2.  Independence Day honors the birthday of the United States of America and the adoption of the Declaration of Independence on July 4, 1776.

3. 
The Declaration of Independence was actually a letter to King George that had been written on July 2 by Thomas Jefferson.  It was a formal explanation of why the Continental Congress voted to declare independence from Great Britain. It was meant to justify a revolt against the British, with a list of charges against the British king.

4.  The main problem is that the colonists were angry they were being taxed by the Bristish government, and they had no vote or voice in the decisions that affected them.

5. 
The Declaration of Independence was signed by 56 men representing the 13 colonies. The moment the declaration was signed it marked the beginning of all-out war against the British.

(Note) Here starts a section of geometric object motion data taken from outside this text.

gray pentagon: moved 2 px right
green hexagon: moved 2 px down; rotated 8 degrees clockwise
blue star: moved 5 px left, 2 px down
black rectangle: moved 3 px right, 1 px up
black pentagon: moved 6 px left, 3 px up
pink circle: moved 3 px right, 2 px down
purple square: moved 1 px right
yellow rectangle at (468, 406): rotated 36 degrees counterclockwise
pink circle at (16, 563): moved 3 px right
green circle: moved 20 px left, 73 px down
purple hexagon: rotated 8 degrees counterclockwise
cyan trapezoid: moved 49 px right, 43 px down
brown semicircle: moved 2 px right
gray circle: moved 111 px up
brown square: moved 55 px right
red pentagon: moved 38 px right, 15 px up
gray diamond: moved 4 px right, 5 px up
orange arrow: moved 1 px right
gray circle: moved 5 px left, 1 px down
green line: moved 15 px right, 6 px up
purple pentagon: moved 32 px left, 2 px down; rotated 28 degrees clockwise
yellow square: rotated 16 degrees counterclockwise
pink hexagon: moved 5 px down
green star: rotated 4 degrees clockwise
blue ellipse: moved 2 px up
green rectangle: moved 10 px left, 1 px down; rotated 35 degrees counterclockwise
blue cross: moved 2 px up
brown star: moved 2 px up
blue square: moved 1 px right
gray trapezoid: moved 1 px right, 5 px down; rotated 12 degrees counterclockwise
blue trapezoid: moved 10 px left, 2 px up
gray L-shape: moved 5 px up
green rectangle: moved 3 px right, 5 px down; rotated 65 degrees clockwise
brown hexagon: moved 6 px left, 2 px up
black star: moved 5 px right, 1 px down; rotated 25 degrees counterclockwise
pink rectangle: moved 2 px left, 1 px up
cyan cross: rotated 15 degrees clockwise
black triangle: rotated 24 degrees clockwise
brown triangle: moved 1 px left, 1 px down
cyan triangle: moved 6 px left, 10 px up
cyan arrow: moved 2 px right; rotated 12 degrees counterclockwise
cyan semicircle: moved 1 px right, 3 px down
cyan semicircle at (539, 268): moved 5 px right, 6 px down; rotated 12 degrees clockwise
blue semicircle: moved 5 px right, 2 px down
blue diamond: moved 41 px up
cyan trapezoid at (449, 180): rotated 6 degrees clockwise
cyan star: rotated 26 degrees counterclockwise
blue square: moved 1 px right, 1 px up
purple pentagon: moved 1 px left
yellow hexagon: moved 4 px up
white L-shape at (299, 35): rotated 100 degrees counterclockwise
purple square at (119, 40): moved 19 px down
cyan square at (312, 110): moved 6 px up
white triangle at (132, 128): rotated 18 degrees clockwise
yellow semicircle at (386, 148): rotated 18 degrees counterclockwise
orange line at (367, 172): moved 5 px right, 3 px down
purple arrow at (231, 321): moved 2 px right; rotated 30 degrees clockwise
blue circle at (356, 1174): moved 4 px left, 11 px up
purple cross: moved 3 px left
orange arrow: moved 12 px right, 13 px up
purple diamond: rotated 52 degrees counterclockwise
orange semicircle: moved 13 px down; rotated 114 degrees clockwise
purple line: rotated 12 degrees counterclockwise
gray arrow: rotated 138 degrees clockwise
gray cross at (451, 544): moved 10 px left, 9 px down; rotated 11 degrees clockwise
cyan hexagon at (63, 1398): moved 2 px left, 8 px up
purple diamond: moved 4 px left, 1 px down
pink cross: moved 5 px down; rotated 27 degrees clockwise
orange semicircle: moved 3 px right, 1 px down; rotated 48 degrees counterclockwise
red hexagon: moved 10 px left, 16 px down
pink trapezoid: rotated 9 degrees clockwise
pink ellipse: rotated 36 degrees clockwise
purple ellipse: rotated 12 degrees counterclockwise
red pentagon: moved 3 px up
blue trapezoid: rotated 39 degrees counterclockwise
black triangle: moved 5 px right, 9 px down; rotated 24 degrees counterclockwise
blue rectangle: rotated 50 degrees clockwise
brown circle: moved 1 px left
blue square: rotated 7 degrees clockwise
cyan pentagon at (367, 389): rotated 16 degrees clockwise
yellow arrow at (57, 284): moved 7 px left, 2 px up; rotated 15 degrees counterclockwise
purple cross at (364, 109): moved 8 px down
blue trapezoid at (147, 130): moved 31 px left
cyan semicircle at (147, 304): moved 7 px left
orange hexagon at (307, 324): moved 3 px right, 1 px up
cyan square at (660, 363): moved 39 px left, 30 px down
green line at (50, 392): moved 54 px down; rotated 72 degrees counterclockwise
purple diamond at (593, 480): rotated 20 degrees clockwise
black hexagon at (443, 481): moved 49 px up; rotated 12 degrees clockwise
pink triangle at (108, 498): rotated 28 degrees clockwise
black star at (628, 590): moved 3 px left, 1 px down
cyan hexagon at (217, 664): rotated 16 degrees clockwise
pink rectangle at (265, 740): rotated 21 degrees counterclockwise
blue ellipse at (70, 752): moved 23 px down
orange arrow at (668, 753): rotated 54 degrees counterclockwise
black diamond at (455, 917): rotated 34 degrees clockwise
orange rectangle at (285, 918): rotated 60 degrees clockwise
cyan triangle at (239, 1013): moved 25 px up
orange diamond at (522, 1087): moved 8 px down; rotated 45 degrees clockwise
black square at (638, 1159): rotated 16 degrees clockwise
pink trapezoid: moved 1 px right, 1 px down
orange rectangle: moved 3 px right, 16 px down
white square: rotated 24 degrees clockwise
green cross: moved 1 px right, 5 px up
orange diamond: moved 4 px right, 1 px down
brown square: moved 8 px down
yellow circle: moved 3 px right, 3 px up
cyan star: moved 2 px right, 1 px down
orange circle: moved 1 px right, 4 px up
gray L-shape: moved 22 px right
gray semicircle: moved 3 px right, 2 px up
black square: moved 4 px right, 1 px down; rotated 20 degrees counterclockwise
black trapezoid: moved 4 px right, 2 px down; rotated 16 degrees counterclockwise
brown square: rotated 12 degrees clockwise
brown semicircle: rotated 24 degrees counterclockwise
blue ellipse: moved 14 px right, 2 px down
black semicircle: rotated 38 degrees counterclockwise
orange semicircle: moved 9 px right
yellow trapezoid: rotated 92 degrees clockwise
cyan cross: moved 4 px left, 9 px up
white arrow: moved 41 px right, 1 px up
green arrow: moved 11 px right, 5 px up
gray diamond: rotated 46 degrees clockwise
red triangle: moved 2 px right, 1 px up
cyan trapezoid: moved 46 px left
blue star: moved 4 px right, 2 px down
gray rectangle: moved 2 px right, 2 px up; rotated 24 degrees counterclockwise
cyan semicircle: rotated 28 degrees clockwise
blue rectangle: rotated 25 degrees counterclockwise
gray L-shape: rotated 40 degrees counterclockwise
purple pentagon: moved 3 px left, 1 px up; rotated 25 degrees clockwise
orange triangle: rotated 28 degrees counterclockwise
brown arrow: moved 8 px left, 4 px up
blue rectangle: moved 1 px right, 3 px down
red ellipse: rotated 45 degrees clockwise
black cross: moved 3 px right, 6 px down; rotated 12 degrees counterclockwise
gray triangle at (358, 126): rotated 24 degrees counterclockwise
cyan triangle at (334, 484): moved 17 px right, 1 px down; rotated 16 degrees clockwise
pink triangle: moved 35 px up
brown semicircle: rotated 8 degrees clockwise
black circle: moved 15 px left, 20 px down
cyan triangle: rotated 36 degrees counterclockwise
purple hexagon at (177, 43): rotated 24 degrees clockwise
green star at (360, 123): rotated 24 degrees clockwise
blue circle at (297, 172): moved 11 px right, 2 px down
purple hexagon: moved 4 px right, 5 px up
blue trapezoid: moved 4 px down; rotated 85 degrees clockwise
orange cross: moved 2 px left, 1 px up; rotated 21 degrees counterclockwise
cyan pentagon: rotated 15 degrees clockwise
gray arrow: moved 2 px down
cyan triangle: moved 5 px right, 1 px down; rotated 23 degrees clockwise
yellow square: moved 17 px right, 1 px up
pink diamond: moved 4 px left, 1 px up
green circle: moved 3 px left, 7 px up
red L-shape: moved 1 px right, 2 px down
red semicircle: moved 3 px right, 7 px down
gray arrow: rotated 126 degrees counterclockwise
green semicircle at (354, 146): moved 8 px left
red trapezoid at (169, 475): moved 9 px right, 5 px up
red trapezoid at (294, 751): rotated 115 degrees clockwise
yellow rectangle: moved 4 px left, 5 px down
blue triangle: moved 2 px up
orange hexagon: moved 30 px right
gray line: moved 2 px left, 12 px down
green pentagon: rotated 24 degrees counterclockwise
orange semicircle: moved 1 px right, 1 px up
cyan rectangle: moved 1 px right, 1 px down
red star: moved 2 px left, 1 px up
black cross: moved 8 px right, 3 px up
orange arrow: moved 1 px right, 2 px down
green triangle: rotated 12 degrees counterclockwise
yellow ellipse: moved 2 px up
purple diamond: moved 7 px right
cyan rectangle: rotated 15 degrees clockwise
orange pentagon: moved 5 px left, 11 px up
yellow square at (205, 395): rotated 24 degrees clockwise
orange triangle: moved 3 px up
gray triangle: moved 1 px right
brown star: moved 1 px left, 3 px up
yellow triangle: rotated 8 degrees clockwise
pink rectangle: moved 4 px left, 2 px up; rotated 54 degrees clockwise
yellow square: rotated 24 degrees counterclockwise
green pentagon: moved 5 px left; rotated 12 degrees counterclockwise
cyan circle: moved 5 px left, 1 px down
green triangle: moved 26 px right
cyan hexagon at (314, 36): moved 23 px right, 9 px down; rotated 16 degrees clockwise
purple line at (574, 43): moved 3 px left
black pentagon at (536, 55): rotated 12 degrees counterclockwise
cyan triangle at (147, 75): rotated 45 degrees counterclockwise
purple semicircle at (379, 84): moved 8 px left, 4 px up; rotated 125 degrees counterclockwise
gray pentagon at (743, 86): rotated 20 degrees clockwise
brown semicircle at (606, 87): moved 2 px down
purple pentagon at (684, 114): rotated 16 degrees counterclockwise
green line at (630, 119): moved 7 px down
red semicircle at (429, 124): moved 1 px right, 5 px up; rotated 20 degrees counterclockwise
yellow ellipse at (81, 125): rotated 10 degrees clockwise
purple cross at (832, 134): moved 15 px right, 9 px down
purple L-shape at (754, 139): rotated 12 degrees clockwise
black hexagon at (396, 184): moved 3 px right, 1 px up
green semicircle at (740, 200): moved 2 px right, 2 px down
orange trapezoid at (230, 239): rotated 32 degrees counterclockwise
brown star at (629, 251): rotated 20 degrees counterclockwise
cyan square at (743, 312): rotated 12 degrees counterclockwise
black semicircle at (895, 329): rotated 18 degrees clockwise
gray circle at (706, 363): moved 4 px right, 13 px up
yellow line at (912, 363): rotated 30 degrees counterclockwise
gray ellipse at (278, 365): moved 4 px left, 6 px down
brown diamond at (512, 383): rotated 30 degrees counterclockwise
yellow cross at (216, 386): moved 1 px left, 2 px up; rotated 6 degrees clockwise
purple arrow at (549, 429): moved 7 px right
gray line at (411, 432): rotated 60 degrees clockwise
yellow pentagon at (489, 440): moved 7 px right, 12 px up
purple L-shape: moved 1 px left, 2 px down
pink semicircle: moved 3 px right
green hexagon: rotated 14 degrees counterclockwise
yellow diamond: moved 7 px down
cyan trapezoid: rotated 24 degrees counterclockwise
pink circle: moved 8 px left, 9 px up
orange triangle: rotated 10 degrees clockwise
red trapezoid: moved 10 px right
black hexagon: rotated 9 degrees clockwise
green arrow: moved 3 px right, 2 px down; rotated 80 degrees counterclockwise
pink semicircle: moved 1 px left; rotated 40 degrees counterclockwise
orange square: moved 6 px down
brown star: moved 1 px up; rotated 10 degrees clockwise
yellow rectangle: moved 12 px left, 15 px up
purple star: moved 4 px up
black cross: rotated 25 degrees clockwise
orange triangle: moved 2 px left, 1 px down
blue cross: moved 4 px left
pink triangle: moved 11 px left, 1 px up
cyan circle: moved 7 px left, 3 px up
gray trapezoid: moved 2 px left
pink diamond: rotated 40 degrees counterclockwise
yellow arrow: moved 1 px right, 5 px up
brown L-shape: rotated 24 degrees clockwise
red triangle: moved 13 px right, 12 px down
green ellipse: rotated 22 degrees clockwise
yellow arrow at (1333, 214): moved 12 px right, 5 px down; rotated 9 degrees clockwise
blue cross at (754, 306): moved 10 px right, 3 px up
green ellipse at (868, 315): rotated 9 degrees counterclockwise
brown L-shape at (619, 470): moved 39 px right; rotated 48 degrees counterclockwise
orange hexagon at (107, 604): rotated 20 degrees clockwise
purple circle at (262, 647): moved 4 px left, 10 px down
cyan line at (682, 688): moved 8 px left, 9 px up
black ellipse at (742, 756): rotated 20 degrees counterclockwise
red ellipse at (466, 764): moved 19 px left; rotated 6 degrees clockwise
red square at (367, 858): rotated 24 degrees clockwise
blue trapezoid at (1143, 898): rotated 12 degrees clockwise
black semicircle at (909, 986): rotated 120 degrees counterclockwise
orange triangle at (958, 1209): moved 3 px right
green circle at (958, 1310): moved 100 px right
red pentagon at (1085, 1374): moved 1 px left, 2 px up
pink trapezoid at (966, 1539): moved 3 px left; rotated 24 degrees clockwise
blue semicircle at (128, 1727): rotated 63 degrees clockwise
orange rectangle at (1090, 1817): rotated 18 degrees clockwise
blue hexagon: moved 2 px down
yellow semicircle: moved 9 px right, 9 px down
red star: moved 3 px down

6.  The first signature on the Declaration of Independence was John Hancock's.  The myth is that he wrote his name large so that Kind George would be able to read it without his glasses.

7. 
Three U.S. presidents actually died on July 4. Two of them passed away within hours of each other on July 4, 1826: John Adams and Thomas Jefferson.  These two men had been political rivals and then friends later in life. The other President was James Monroe, who died July 4, 1831. One US President, Calvin Coolidge, was born on July 4.

8. 
In 1870 the Congress made the 4th of July an unpaid holiday for federal employees. In 1941, Congress declared 4th of July a paid federal holiday.

9.  The first public Fourth of July event at the White House occurred in 1804. The first Independence Day celebration west of the Mississippi occurred at Independence Creek and was celebrated by Lewis and Clark in 1805.

10. 
Today, the 4th of July is a day of picnics and patriotic parades, a night of concerts and fireworks, and a reason to fly the American flag.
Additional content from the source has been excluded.